Channeling Frida

I love Frida Kahlo. I love Frida Kahlo. I love Frida Kahlo. I don’t really care if thats a cliche or unoriginal. I need her. I need proof that someone can live so vivaciously and passionately while facing down death on a daily basis. I’m tired of stories of people with illnesses suffering like heroic angels, never asking for anything or showing any emotion but peace.

I love Frida. I love that she got angry and broke things and locked Diego Rivera (her husband) out of the house. I love that she painted things no one wanted to see. I love that she tried to make sure everyone fell in love with her, because you know what thought plagues me all the time- “Do I let someone love me or not, because I’m sick?” I know it sounds like there’s an obvious answer, but not so much. Because loving someone who is fighting to get their life back is exhausting. Loving someone with so many needs is draining. I hate asking one person for so much.

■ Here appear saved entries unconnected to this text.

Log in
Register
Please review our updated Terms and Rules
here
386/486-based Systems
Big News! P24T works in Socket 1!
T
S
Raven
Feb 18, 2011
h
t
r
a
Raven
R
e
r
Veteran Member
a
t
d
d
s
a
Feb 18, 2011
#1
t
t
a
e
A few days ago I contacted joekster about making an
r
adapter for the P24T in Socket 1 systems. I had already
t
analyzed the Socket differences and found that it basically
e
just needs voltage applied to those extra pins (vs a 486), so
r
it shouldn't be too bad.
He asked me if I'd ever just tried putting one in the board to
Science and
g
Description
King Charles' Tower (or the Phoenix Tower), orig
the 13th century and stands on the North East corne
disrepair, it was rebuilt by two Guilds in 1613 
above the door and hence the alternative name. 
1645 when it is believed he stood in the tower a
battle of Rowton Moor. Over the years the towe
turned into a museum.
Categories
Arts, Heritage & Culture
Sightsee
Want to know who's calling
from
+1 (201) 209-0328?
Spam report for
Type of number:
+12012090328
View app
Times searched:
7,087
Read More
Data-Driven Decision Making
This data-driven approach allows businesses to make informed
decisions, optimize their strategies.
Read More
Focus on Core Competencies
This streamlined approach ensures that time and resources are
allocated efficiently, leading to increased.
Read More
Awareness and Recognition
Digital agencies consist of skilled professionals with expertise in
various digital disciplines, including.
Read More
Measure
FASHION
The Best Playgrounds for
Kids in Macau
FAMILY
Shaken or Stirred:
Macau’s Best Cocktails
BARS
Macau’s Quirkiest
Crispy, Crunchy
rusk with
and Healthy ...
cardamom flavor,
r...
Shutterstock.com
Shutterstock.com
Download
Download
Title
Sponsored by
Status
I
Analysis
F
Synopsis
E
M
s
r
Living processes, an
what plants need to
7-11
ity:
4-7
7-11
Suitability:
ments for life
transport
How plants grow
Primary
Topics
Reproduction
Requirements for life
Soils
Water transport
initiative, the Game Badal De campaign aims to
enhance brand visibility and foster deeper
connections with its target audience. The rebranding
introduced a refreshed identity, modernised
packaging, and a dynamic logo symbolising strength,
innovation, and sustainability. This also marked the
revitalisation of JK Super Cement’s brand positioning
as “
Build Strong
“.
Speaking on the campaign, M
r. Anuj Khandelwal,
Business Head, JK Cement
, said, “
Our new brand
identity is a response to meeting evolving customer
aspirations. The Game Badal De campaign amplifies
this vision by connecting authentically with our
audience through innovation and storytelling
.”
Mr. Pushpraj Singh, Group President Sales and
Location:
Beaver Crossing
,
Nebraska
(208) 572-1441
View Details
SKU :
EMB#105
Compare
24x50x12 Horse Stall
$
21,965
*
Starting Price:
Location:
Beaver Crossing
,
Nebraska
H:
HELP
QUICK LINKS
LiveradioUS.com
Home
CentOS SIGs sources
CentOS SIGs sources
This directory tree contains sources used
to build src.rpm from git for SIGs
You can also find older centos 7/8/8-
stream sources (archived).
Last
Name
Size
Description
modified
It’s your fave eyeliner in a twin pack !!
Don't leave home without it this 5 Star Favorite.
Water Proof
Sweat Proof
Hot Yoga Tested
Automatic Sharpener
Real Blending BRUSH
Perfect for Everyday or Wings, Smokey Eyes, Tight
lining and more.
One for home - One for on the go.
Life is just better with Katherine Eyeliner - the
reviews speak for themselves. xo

And sick people need so much. Guys I need so much love it’s exhausting.

I’m tired of asking my parents for money. I’m tired of falling in love with work and not being able to go because I’m too sick. I’m tired of dating someone and having to drag my illness along like this skeleton I can’t keep in the closet. I’m tired and angry and sad and want to just be depressed, but also know that physically I demand so much support I can’t imagine asking someone to support me emotionally as well. Thats why I love Frida. She unapologetically asked for everything, experienced sadness, and believed she deserved that.

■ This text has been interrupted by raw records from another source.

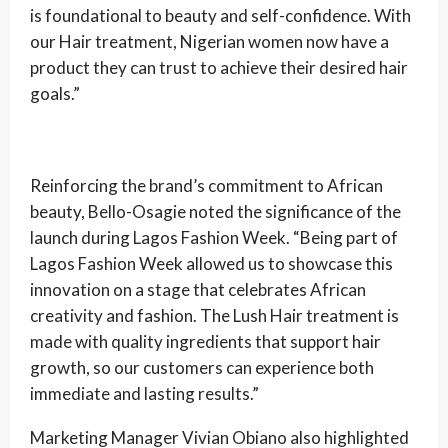
is foundational to beauty and self-confidence. With
our Hair treatment, Nigerian women now have a
product they can trust to achieve their desired hair
goals.”
Reinforcing the brand’s commitment to African
beauty, Bello-Osagie noted the significance of the
launch during Lagos Fashion Week. “Being part of
Lagos Fashion Week allowed us to showcase this
innovation on a stage that celebrates African
creativity and fashion. The Lush Hair treatment is
made with quality ingredients that support hair
growth, so our customers can experience both
immediate and lasting results.”
Marketing Manager Vivian Obiano also highlighted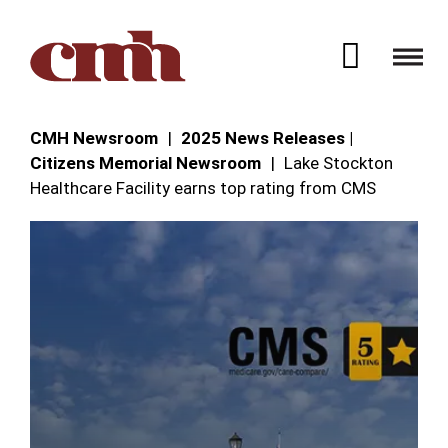
Skip to Content
Open 
CMH Newsroom
2025 News Releases |
Citizens Memorial Newsroom
Lake Stockton
Healthcare Facility earns top rating from CMS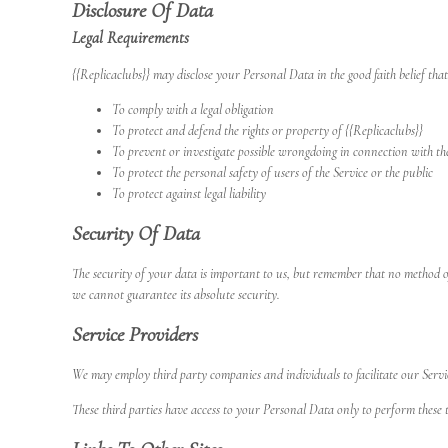
Disclosure Of Data
Legal Requirements
{{Replicaclubs}} may disclose your Personal Data in the good faith belief that
To comply with a legal obligation
To protect and defend the rights or property of {{Replicaclubs}}
To prevent or investigate possible wrongdoing in connection with th
To protect the personal safety of users of the Service or the public
To protect against legal liability
Security Of Data
The security of your data is important to us, but remember that no method of
we cannot guarantee its absolute security.
Service Providers
We may employ third party companies and individuals to facilitate our Service 
These third parties have access to your Personal Data only to perform these t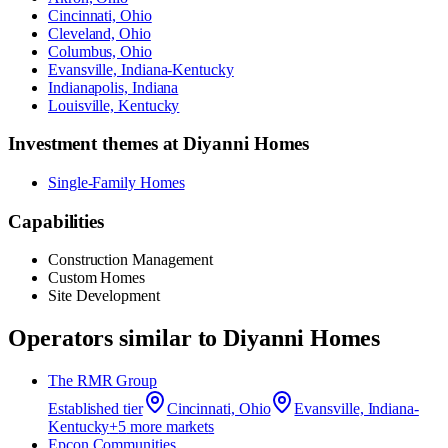
Cincinnati, Ohio
Cleveland, Ohio
Columbus, Ohio
Evansville, Indiana-Kentucky
Indianapolis, Indiana
Louisville, Kentucky
Investment themes at
Diyanni Homes
Single-Family Homes
Capabilities
Construction Management
Custom Homes
Site Development
Operators similar to
Diyanni Homes
The RMR Group
Established
tier
Cincinnati, Ohio
Evansville, Indiana-
Kentucky
+
5
more market
s
Epcon Communities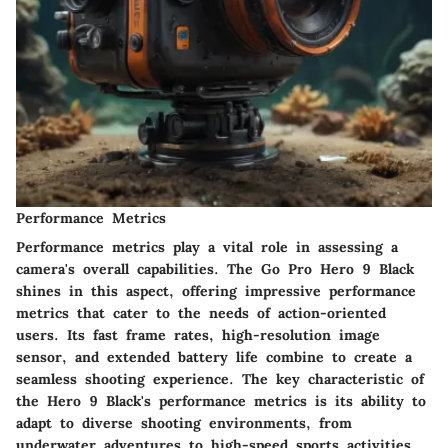
Performance Metrics
Performance metrics play a vital role in assessing a
camera's overall capabilities. The Go Pro Hero 9 Black
shines in this aspect, offering impressive performance
metrics that cater to the needs of action-oriented
users. Its fast frame rates, high-resolution image
sensor, and extended battery life combine to create a
seamless shooting experience. The key characteristic of
the Hero 9 Black's performance metrics is its ability to
adapt to diverse shooting environments, from
underwater adventures to high-speed sports activities.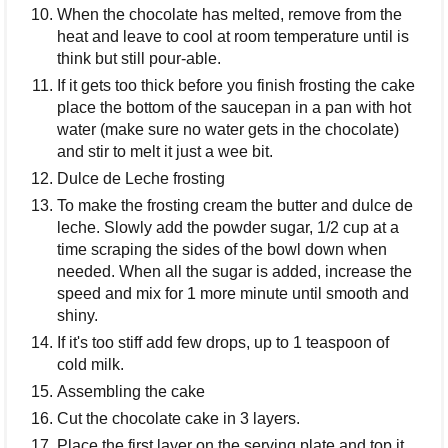
When the chocolate has melted, remove from the
heat and leave to cool at room temperature until is
think but still pour-able.
If it gets too thick before you finish frosting the cake
place the bottom of the saucepan in a pan with hot
water (make sure no water gets in the chocolate)
and stir to melt it just a wee bit.
Dulce de Leche frosting
To make the frosting cream the butter and dulce de
leche. Slowly add the powder sugar, 1/2 cup at a
time scraping the sides of the bowl down when
needed. When all the sugar is added, increase the
speed and mix for 1 more minute until smooth and
shiny.
If it's too stiff add few drops, up to 1 teaspoon of
cold milk.
Assembling the cake
Cut the chocolate cake in 3 layers.
Place the first layer on the serving plate and top it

I guess I’m writing this because I need support. Financially, I haven’t been able to work for a month. I thought maybe it could be fun to have a place where you could donate to my art (like a patron) and if the donation was above $25 I could mail you a collection of prints and sketches from each month, as a sort of thank you.

If you can’t support me financially that’s totally fine. I would just love to hear from you. Any book, music, movie, or podcast suggestion is always appreciated. I love you all so much!